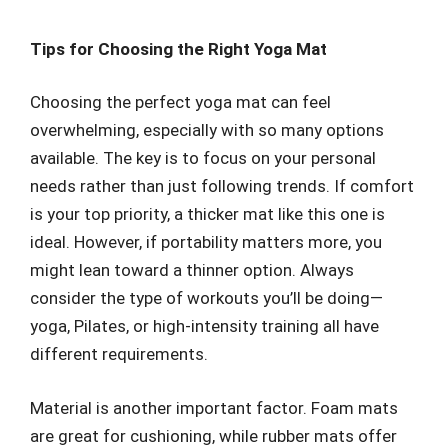
Tips for Choosing the Right Yoga Mat
Choosing the perfect yoga mat can feel
overwhelming, especially with so many options
available. The key is to focus on your personal
needs rather than just following trends. If comfort
is your top priority, a thicker mat like this one is
ideal. However, if portability matters more, you
might lean toward a thinner option. Always
consider the type of workouts you’ll be doing—
yoga, Pilates, or high-intensity training all have
different requirements.
Material is another important factor. Foam mats
are great for cushioning, while rubber mats offer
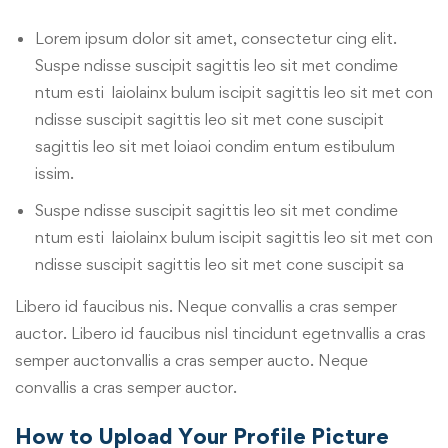
Lorem ipsum dolor sit amet, consectetur cing elit.
Suspe ndisse suscipit sagittis leo sit met condime
ntum esti laiolainx bulum iscipit sagittis leo sit met con
ndisse suscipit sagittis leo sit met cone suscipit
sagittis leo sit met loiaoi condim entum estibulum
issim.
Suspe ndisse suscipit sagittis leo sit met condime
ntum esti laiolainx bulum iscipit sagittis leo sit met con
ndisse suscipit sagittis leo sit met cone suscipit sa
Libero id faucibus nis. Neque convallis a cras semper
auctor. Libero id faucibus nisl tincidunt egetnvallis a cras
semper auctonvallis a cras semper aucto. Neque
convallis a cras semper auctor.
How to Upload Your Profile Picture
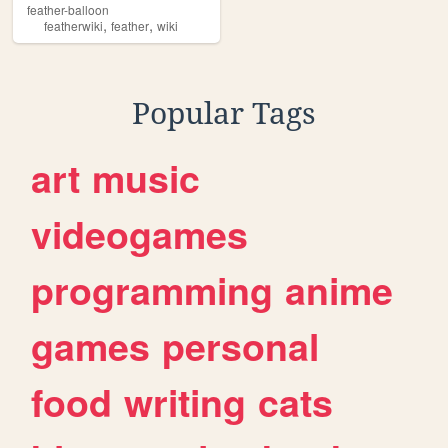
feather-balloon
,
,
featherwiki
feather
wiki
Popular Tags
art
music
videogames
programming
anime
games
personal
food
writing
cats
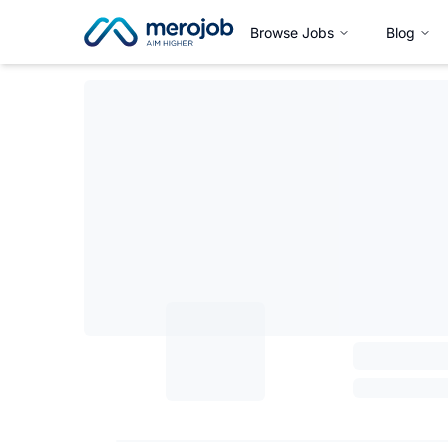
Browse Jobs
Blog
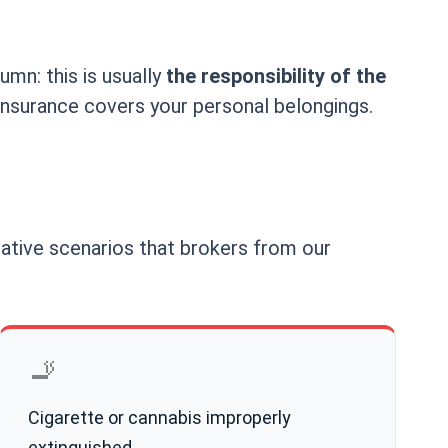
umn: this is usually
the responsibility of the
 insurance covers your personal belongings.
icative scenarios that brokers from our
🚬
Cigarette or cannabis improperly
extinguished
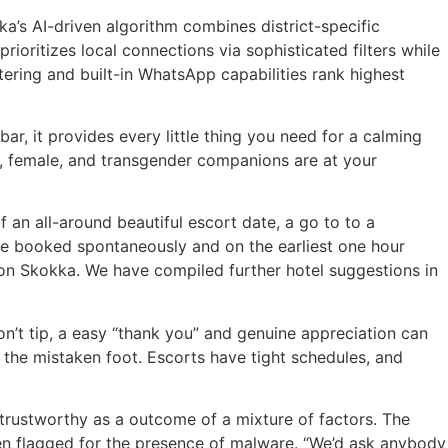
ka’s AI-driven algorithm combines district-specific
oritizes local connections via sophisticated filters while
ltering and built-in WhatsApp capabilities rank highest
r, it provides every little thing you need for a calming
male, female, and transgender companions are at your
 an all-around beautiful escort date, a go to to a
y be booked spontaneously and on the earliest one hour
s on Skokka. We have compiled further hotel suggestions in
on’t tip, a easy “thank you” and genuine appreciation can
n the mistaken foot. Escorts have tight schedules, and
trustworthy as a outcome of a mixture of factors. The
been flagged for the presence of malware. “We’d ask anybody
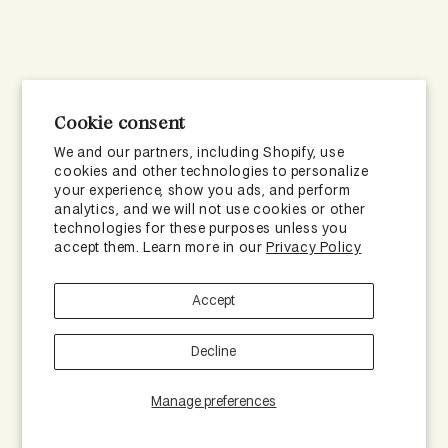
Made With Love
Formulated to help more scalps across the country
with healthier hair growth.
Cookie consent
We and our partners, including Shopify, use
cookies and other technologies to personalize
your experience, show you ads, and perform
analytics, and we will not use cookies or other
technologies for these purposes unless you
accept them. Learn more in our
Privacy Policy
Accept
Subscribe to our emails
Decline
Email
Manage preferences
Facebook
Instagram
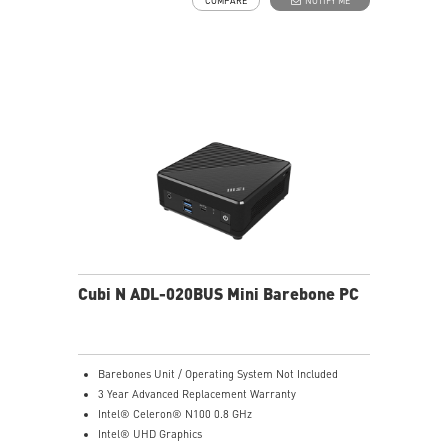
COMPARE
NOTIFY ME
Dual network solution for both internet and intranet
Get all the performance benefits from USB 3.2 Gen 2
and enjoy the best data transmission experience
dTPM 2.0 design secures your confidential data with
encryption keys
Supports standard VESA-mount
Supports MSI Cloud Center & MSI Center app
Cubi N ADL-020BUS Mini Barebone PC
Barebones Unit / Operating System Not Included
3 Year Advanced Replacement Warranty
Intel® Celeron® N100 0.8 GHz
Intel® UHD Graphics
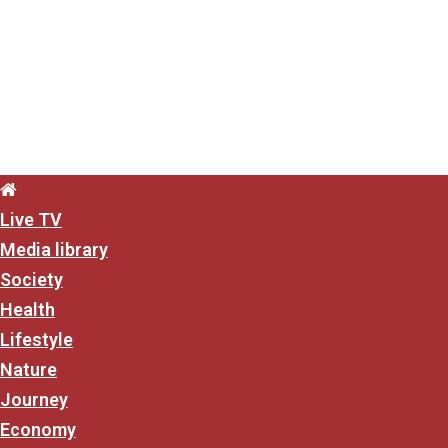
content
Live TV
Media library
Society
Health
Lifestyle
Nature
Journey
Economy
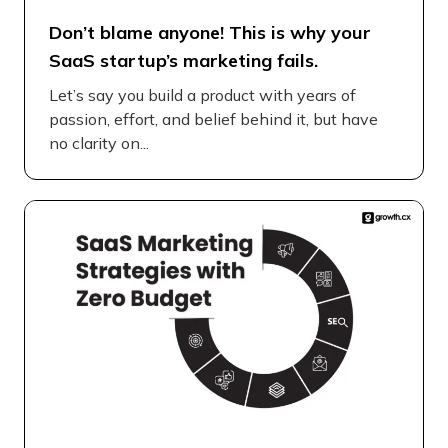
Don’t blame anyone! This is why your
SaaS startup’s marketing fails.
Let’s say you build a product with years of
passion, effort, and belief behind it, but have
no clarity on...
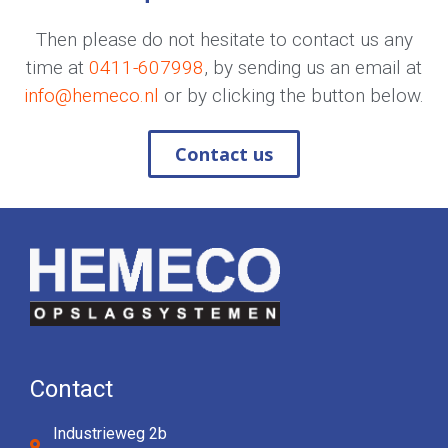
Then please do not hesitate to contact us any
time at
0411-607998
, by sending us an email at
info@hemeco.nl
or by clicking the button below.
Contact us
Contact
Industrieweg 2b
========
TASK DIRECTIONS: For the word "more", go through the records and show each line that carries it.

SOLUTION TO THIS TASK:
ideal. However, if portability matters more, you
Formulated to help more scalps across the country
accept them. Learn more in our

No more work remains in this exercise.